The present invention has been set forth in the form of its preferred and alternative embodiments. It is nevertheless intended that modifications to the disclosed vacuum sealing methods and apparatus may be made without departing from inventive concepts disclosed and/or claimed herein.

Claims

I claim:

1. A method for vacuum sealing an article in a substantially air-tight zipper-type plastic bag, comprising the steps of:

a) placing said article into said zipper-type plastic bag;

b) turning on a vacuum source having an elongated nozzle end;

c) inserting said nozzle end into said zipper-type plastic bag;

d) substantially sealing said zipper-type plastic bag around said nozzle end;

e) waiting for a desired amount of air to be withdrawn from said zipper-type plastic bag through said nozzle end;

f) removing said nozzle end from said zipper-type plastic bag; and

g) substantially sealing said zipper-type plastic bag with said article contained therein,

wherein said vacuum source comprises a household vacuum cleaner, said vacuum cleaner having a vacuum hose connected thereto having a free end with a nozzle adaptor substantially secured thereto, said nozzle adaptor comprising a hose engaging end and said elongated nozzle end, and terminating in a small nozzle orifice, said hose engaging end substantially sealedly engaging said vacuum hose, whereby said nozzle adaptor is substantially secured to said vacuum hose when said vacuum cleaner is turned on and air is drawn through said nozzle orifice and into said vacuum hose.

2. A method for vacuum sealing as recited in claim 1, wherein said hose engaging end of said nozzle adaptor comprises a substantially cylindrical tube having an open end, a closed end, and an inner diameter sufficiently large to allow insertion of said free end of said vacuum hose thereinto, said closed end being connected to said nozzle end and having an opening therethrough allowing air flow through said nozzle end into said hose engaging end.

3. A method for vacuum sealing as recited in claim 1, wherein said hose engaging end comprises a substantially frusto-conical tube having a closed base, an open apex, an outer apex diameter sufficiently small to allow insertion of said apex into said free end of said vacuum hose, and an outer base diameter sufficiently large to prevent insertion of said base into said free end of said vacuum hose, said base being connected to said nozzle end and having an opening therethrough allowing air flow through said nozzle end into said hose engaging end.

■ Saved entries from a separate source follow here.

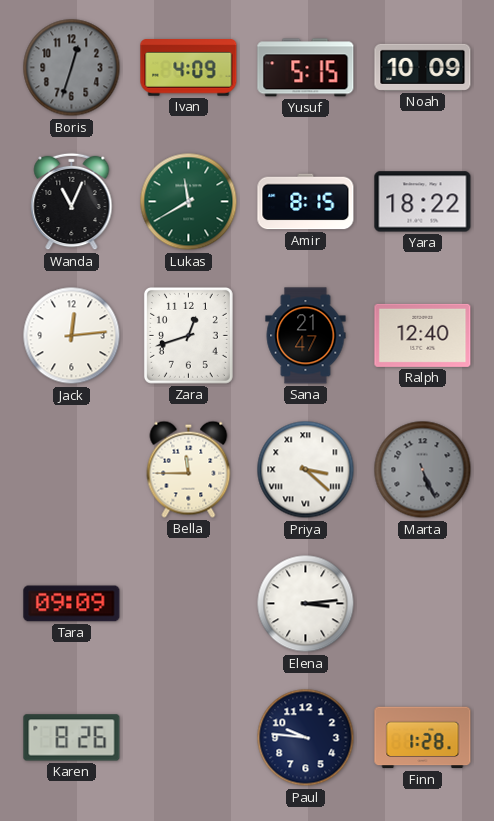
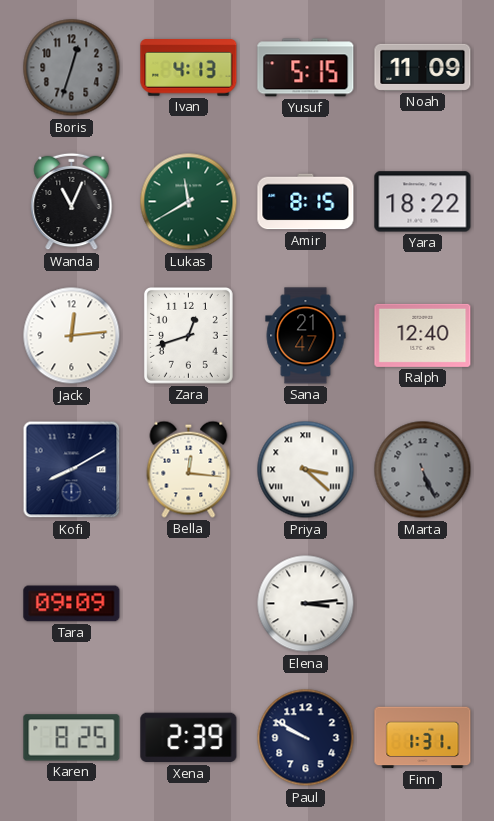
Ivan: 4:09 -> 4:13
Noah: 10:09 -> 11:09
Kofi: none -> 8:10
Bella: 11:45 -> 12:16
Karen: 8:26 -> 8:25
Xena: none -> 2:39
Paul: 9:46 -> 9:50
Finn: 1:28 -> 1:31
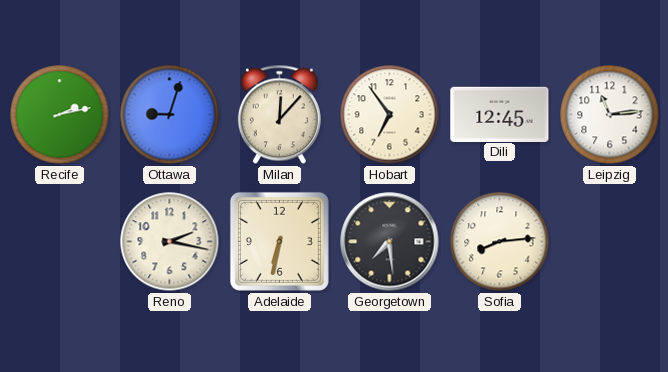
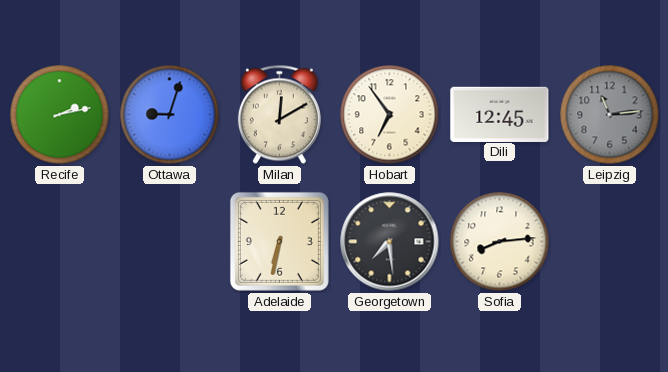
Milan: 12:07 -> 12:10
Leipzig dial: white -> grey
Reno: 2:17 -> none
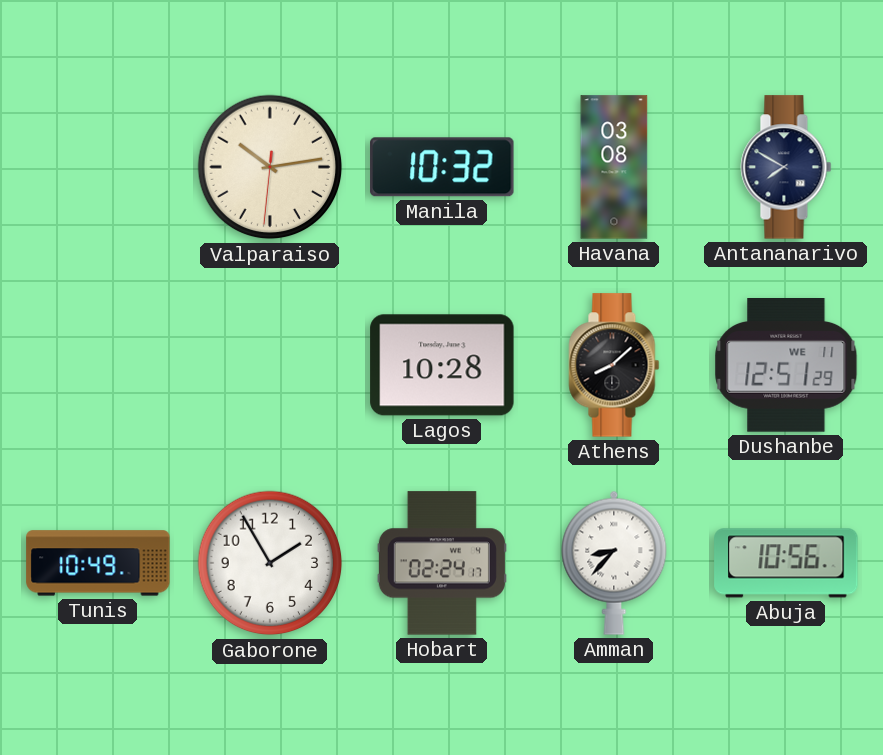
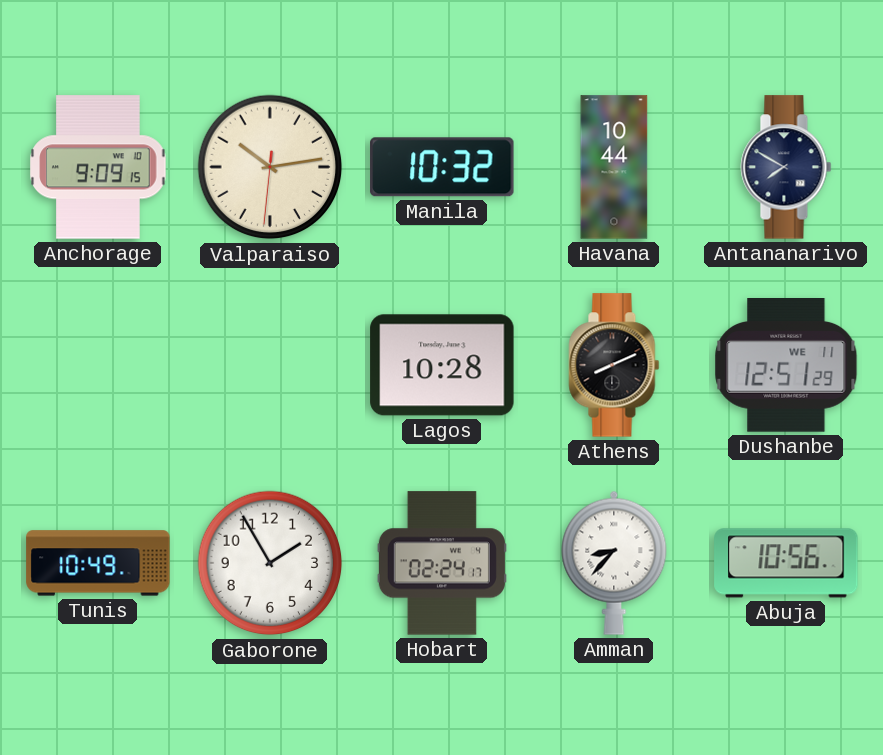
Anchorage: none -> 9:09
Havana: 03:08 -> 10:44
Athens: 8:08 -> 8:11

4. A method for vacuum sealing as recited in claim 1, wherein said hose engaging end comprises a substantially spherical hollow shell having an outer diameter sufficiently large to prevent insertion of said spherical shell into said free end of said vacuum hose, having an opening sufficiently small to prevent insertion of said free end of said vacuum hose thereinto, being connected opposite said opening to said nozzle end, and having an opening therethrough opposite said opening allowing air flow through said nozzle end into said hose engaging end.

5. A method for vacuum sealing as recited in claim 1, wherein said elongated nozzle end comprises an elongated substantially cylindrical tube.

6. A method for vacuum sealing as recited in claim 1, wherein said elongated nozzle end comprises an elongated tapered tube.

7. A method for vacuum sealing as recited in claim 1, wherein said vacuum source comprises a hand-held vacuum source with an elongated nozzle end.